We have risk, uncertainty and disequilibrium at one end at odds with upturn at the other end, with the ascendency of Asia, the global South, »non-Western modernities«. But if we see turbulence narrowly in terms of »financial bubble«, of »boom and bust« – painful and devastating as its concrete consequences are for individuals, actual people and institutions – we overlook the fact that out of the maelstrom other modes and forms of order and designs for living are also brewing up. In this context, Pandemonium – Art in a Time of Creativity Fever grasps turbulence less as a point of utter termination and more as a phase of a dynamical system in which negative and positive pass over into each other – where order emanates out of apparent chaos – a creative, self-organising system, self-raising and self erasing.

Why Pandemonium?
In John Milton’s epic Paradise Lost (1671), Pandemonium is the castle built by Lucifer and his band after they had been booted out of heaven. It is the base camp from which they plot against the »old order«. But it is also a platform from which they seek to launch the project of another creation, a new kind of world albeit a »devilish« one. Through Pandemoinuim, Milton reflects on the turbulence and topsy-turvy of civil war England. Was this only chaos and hurly burly? Or was it also the birth of the modern world, of modern values and experience? It ushered in Atlantic and European modernity and Enlightenment – and the promise of a variety of paradises and utopias to come. The term, therefore, has both positive and negative connotations. From William Blake to Derek Jarman, from punk to pop bands and everyday »hubbub« of street sound and speech, it has been used to explore chaos and disorder that is at the same time about the emergence of new worlds, alternative global modernities and other possibilities.

For the Göteborg International Biennial for Contemporary Art 2011, Pandemonium is a LAB, an experiment zone, bubbling with ideas.

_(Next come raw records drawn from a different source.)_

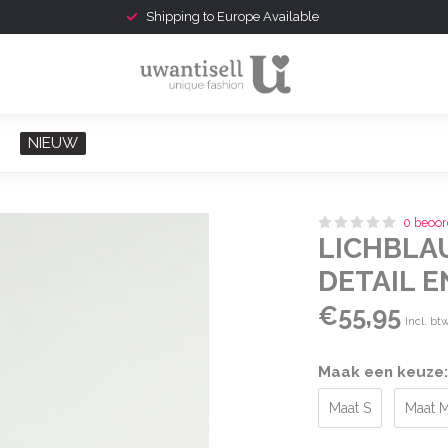
Shipping to Europe Available
NIEUW
0 beoor
LICHBLA
DETAIL 
€55,95
Incl. bt
Maak een keuze
Maat S
Maat 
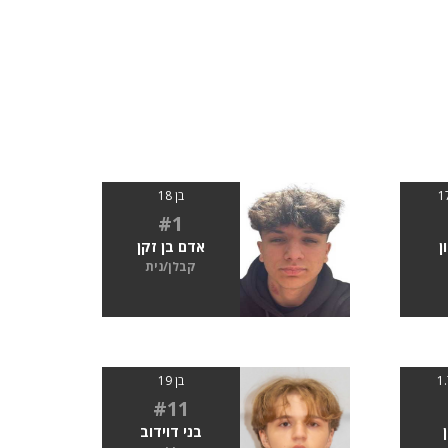
בן 18
#1
ן
אדם בן זקן
קבלן/נית
בן 19
#11
בני דוידוב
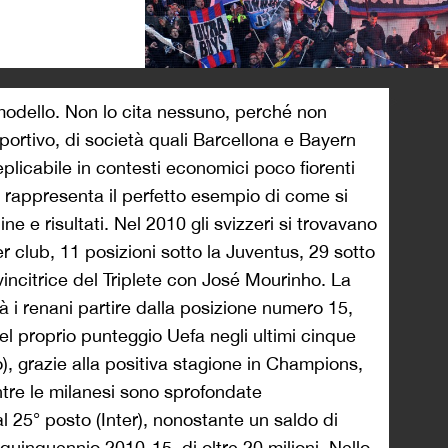
>
odello. Non lo cita nessuno, perché non
portivo, di società quali Barcellona e Bayern
licabile in contesti economici poco fiorenti
a rappresenta il perfetto esempio di come si
e e risultati. Nel 2010 gli svizzeri si trovavano
r club, 11 posizioni sotto la Juventus, 29 sotto
a vincitrice del Triplete con José Mourinho. La
 i renani partire dalla posizione numero 15,
el proprio punteggio Uefa negli ultimi cinque
), grazie alla positiva stagione in Champions,
ntre le milanesi sono sprofondate
al 25° posto (Inter), nonostante un saldo di
quinquennio 2010-15, di oltre 20 milioni. Nello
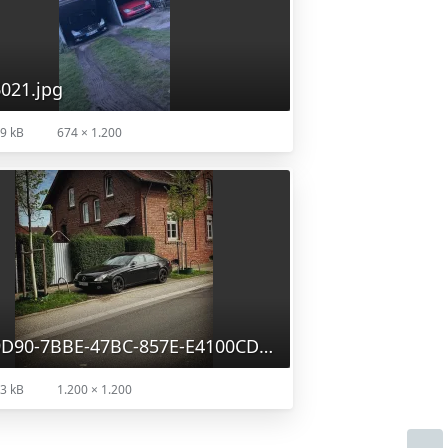
021.jpg
9 kB
674 × 1.200
D5959D90-7BBE-47BC-857E-E4100CD79145.jpg
3 kB
1.200 × 1.200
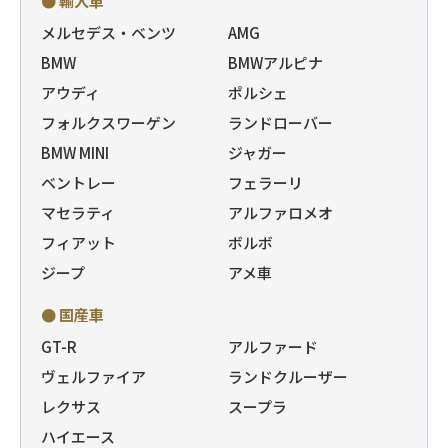
● 輸入車
メルセデス・ベンツ
AMG
BMW
BMWアルピナ
アウディ
ポルシェ
フォルクスワーゲン
ランドローバー
BMW MINI
ジャガー
ベントレー
フェラーリ
マセラティ
アルファロメオ
フィアット
ボルボ
ジープ
アメ車
● 国産車
GT-R
アルファード
ヴェルファイア
ランドクルーザー
レクサス
スープラ
ハイエース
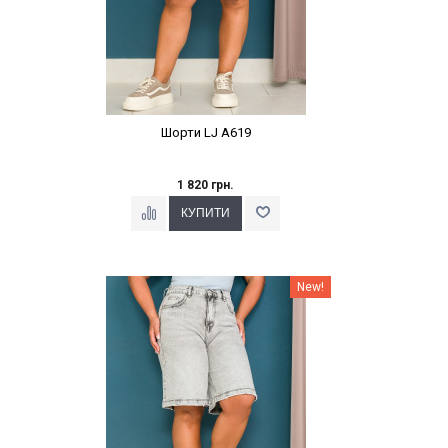
Шорти LJ A619
1 820 грн.
Наклейки Варіант з %
New!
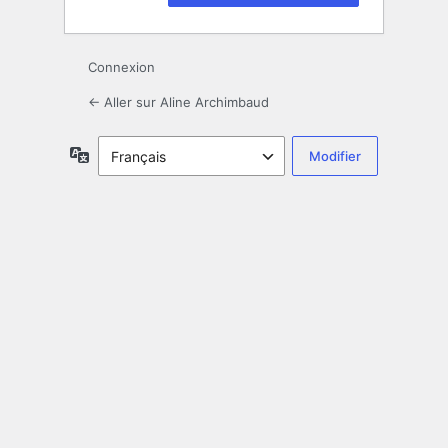
Connexion
← Aller sur Aline Archimbaud
Langue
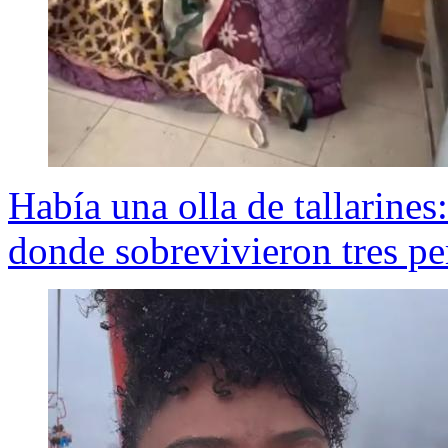
Había una olla de tallarines:
donde sobrevivieron tres p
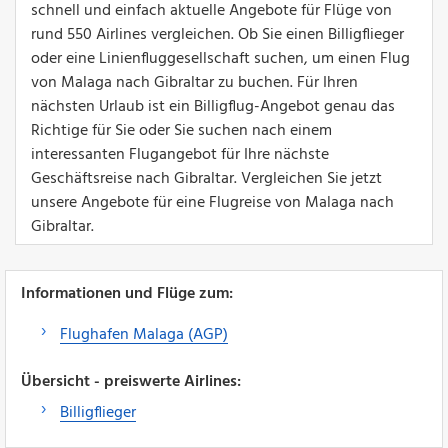
schnell und einfach aktuelle Angebote für Flüge von
rund 550 Airlines vergleichen. Ob Sie einen Billigflieger
oder eine Linienfluggesellschaft suchen, um einen Flug
von Malaga nach Gibraltar zu buchen. Für Ihren
nächsten Urlaub ist ein Billigflug-Angebot genau das
Richtige für Sie oder Sie suchen nach einem
interessanten Flugangebot für Ihre nächste
Geschäftsreise nach Gibraltar. Vergleichen Sie jetzt
unsere Angebote für eine Flugreise von Malaga nach
Gibraltar.
Informationen und Flüge zum:
Flughafen Malaga (AGP)
Übersicht - preiswerte Airlines:
Billigflieger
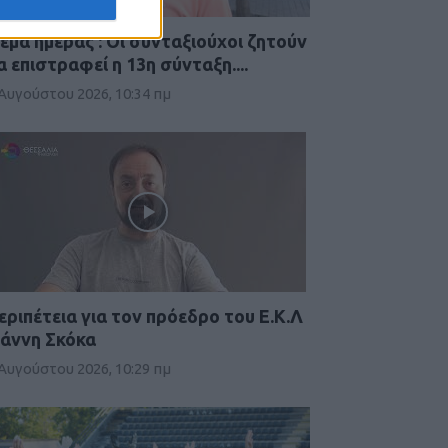
έμα ημέρας : Οι συνταξιούχοι ζητούν
α επιστραφεί η 13η σύνταξη....
 Αυγούστου 2026, 10:34 πμ
εριπέτεια για τον πρόεδρο του Ε.Κ.Λ
ιάννη Σκόκα
 Αυγούστου 2026, 10:29 πμ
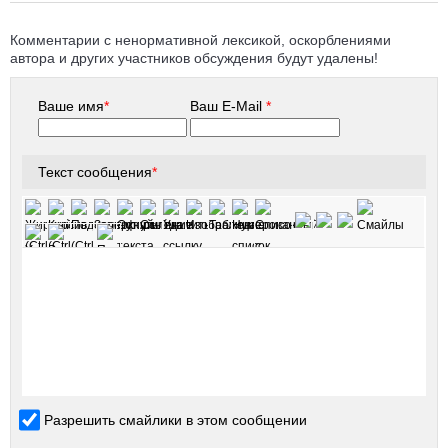
Комментарии с ненормативной лексикой, оскорблениями
автора и других участников обсуждения будут удалены!
Ваше имя
*
Ваш E-Mail
*
Текст сообщения
*
Разрешить смайлики в этом сообщении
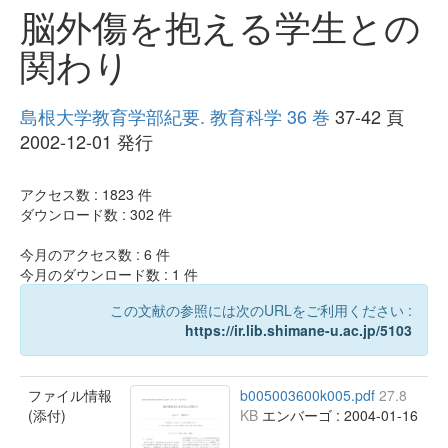
脳外傷を抱える学生との
関わり
島根大学教育学部紀要. 教育科学 36 巻
37-42 頁
2002-12-01 発行
アクセス数 :
1823
件
ダウンロード数 :
302
件
今月のアクセス数 :
6
件
今月のダウンロード数 :
1
件
この文献の参照には次のURLをご利用ください :
https://ir.lib.shimane-u.ac.jp/5103
ファイル情報
b005003600k005.pdf
27.8
(添付)
KB
エンバーゴ : 2004-01-16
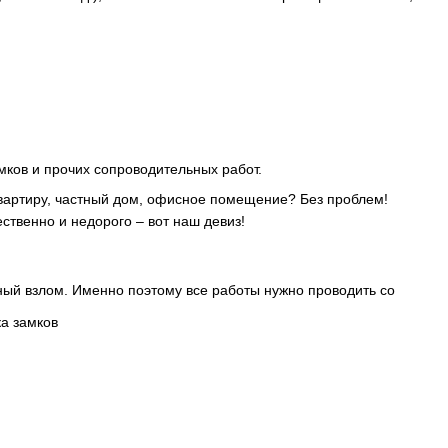
мков и прочих сопроводительных работ.
квартиру, частный дом, офисное помещение? Без проблем!
ственно и недорого – вот наш девиз!
ный взлом. Именно поэтому все работы нужно проводить со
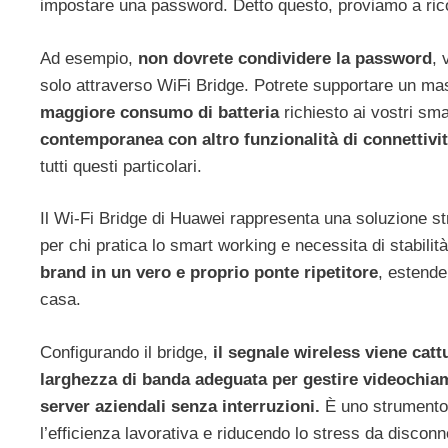
impostare una password. Detto questo, proviamo a ricor
Ad esempio,
non dovrete condividere la password
, 
solo attraverso WiFi Bridge. Potrete supportare un m
maggiore consumo di batteria
richiesto ai vostri sm
contemporanea con altro funzionalità di connettivi
tutti questi particolari.
Il Wi-Fi Bridge di Huawei rappresenta una soluzione st
per chi pratica lo smart working e necessita di stabilit
brand in un vero e proprio ponte ripetitore
, estende
casa.
Configurando il bridge,
il segnale wireless viene cat
larghezza di banda adeguata per gestire videochiamat
server aziendali senza interruzioni.
È uno strumento e
l’efficienza lavorativa e riducendo lo stress da discon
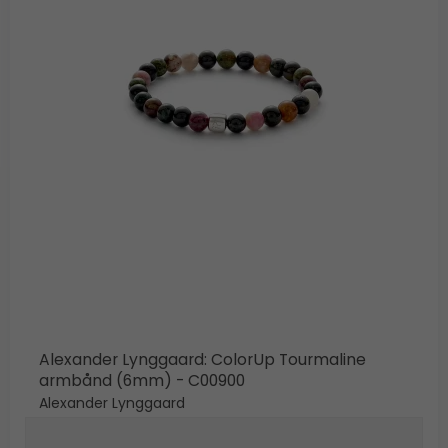
Alexander Lynggaard: ColorUp Tourmaline
armbånd (6mm) - C00900
Alexander Lynggaard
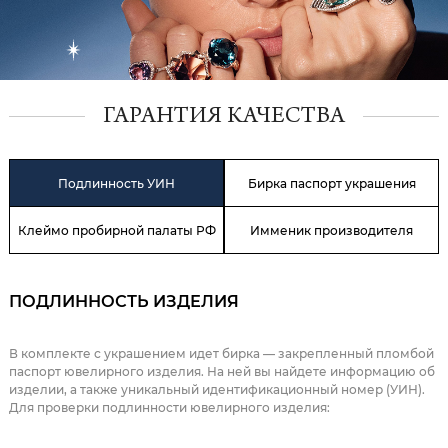
ГАРАНТИЯ КАЧЕСТВА
Подлинность УИН
Бирка паспорт украшения
Клеймо пробирной палаты РФ
Имменик производителя
ПОДЛИННОСТЬ ИЗДЕЛИЯ
В комплекте с украшением идет бирка — закрепленный пломбой
паспорт ювелирного изделия. На ней вы найдете информацию об
изделии, а также уникальный идентификационный номер (УИН).
Для проверки подлинности ювелирного изделия:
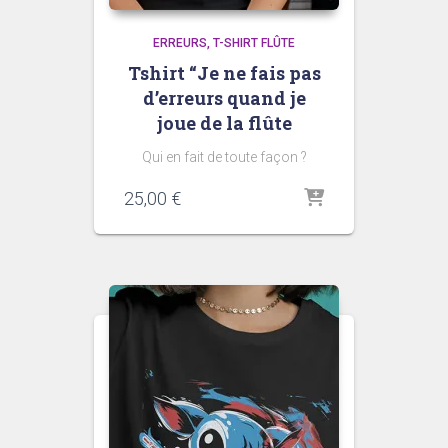
ERREURS
T-SHIRT FLÛTE
Tshirt “Je ne fais pas
d’erreurs quand je
joue de la flûte
Qui en fait de toute façon ?
25,00
€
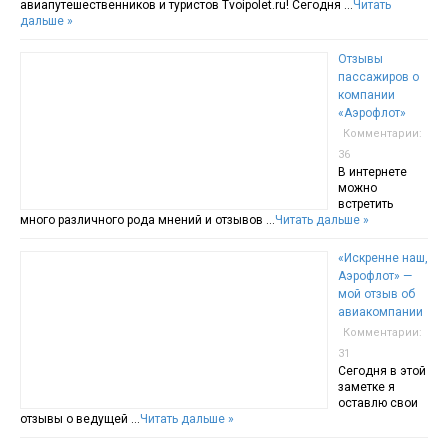
авиапутешественников и туристов Tvoipolet.ru! Сегодня …
Читать
дальше »
Отзывы
пассажиров о
компании
«Аэрофлот»
Комментарии:
36
В интернете
можно
встретить
много различного рода мнений и отзывов …
Читать дальше »
«Искренне наш,
Аэрофлот» —
мой отзыв об
авиакомпании
Комментарии:
31
Сегодня в этой
заметке я
оставлю свои
отзывы о ведущей …
Читать дальше »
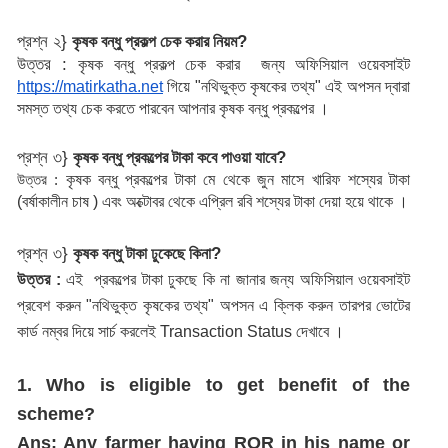
প্রশ্ন ২} 
?
কৃষক বন্ধু প্রকল্প চেক করার নিয়ম
উত্তর : 
কৃষক বন্ধু প্রকল্প চেক করার  জন্য অফিসিয়াল ওয়েবসাইট 
https://matirkatha.net
 গিয়ে "নথিভুক্ত কৃষকের তথ্য" এই অপসন দ্বারা 
সমস্ত তথ্য চেক করতে পারবেন আপনার কৃষক বন্ধু প্রকল্পের ।
প্রশ্ন ৩} 
?
কৃষক বন্ধু প্রকল্পের টাকা কবে পাওয়া যাবে
কৃষক বন্ধু প্রকল্পের টাকা মে থেকে জুন মাসে খারিফ শস্যের টাকা 
উত্তর : 
(বর্ষাকালীন চাষ ) এবং অক্টোবর থেকে এপ্রিল রবি শস্যের টাকা দেয়া হয়ে থাকে ।
প্রশ্ন ৩}
?
কৃষক বন্ধু টাকা ঢুকেছে কিনা
উত্তর : 
এই  প্রকল্পের টাকা ঢুকছে কি না জানার জন্য অফিসিয়াল ওয়েবসাইট 
প্রবেশ করুন "নথিভুক্ত কৃষকের তথ্য" অপসন এ ক্লিক করুন তারপর ভোটের 
কার্ড নম্বর দিয়ে সার্চ করলেই Transaction Status দেখাবে ।
1. Who is eligible to get benefit of the
scheme?
Ans: Any farmer having ROR in his name or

Wary of »paradises lost«, of utopias that have turned sour or gone of the rails, it sounds today’s turbulent world for new possibilities and perspectives and alternative forms of life and living that are brewing up.

Sarat Maharaj, Curator

 

Curatorial structure
Göteborg International Biennial for Contemporary Art is a process made up of essentially four components:

1. The Biennial process kicks off with a set of performative City Excavations that take place in the public space between June 16–19. City Excavations will involve explorations and investigations led by artists into various dimensions of Göteborg – the skies, earth surfaces, underground and under water worlds. The aim is to get a sense different dimensions of urban life and living in a directly experienced way – knowledge production through body, feelings, emotions, subjectivity and the senses. The data collected by participants and practitioners will be brought together for reflection, discussions and mulling over in a summing up workshop at the end of this series of sessions.

2. The second component is a set of Summer Academies. The aim is to explore the history of Göteborg-in-the-world – the city‘s international and global links opened up from the days of the Swedish East India Company that was launched from Göta älv; the experiments in more »humanizing« forms of industrial production at Volvo Uddevalla that have world significance in the history of work and labour; the opening out to the post-industrial world of work as cerebral activity and creativity; the present-day cosmopolitan links through migration and information technologies. The Summer Academy course River Run (referencing James Joyce), established in collaboration with the School of Photography at the University of Göteborg will explore historical and contemporary life, culture and work associated with the waterfront and Göta älv: The course North/South will continue the exploration of relations in politics and economics; as well as the search for new forms of labour and models of production.

3. The third component is the exhibition that will take place in the public space and in four venues: Röda Sten Art Centre, Göteborgs Konsthall, Göteborgs konstmuseum, Konsthallen–Bohusläns Museum

4. The fourth component is a series of critical and poetic reflections presented by the participants of the Summer Academies. The students’ presentations will be in the form of performative events connected to their own research as well as art works and artistic practices in the biennial exhibition. This is about interacting with the works, projects and perspectives in the exhibition expressed in modes of their own choice, whether through critical talks, writing, films, performances and the like.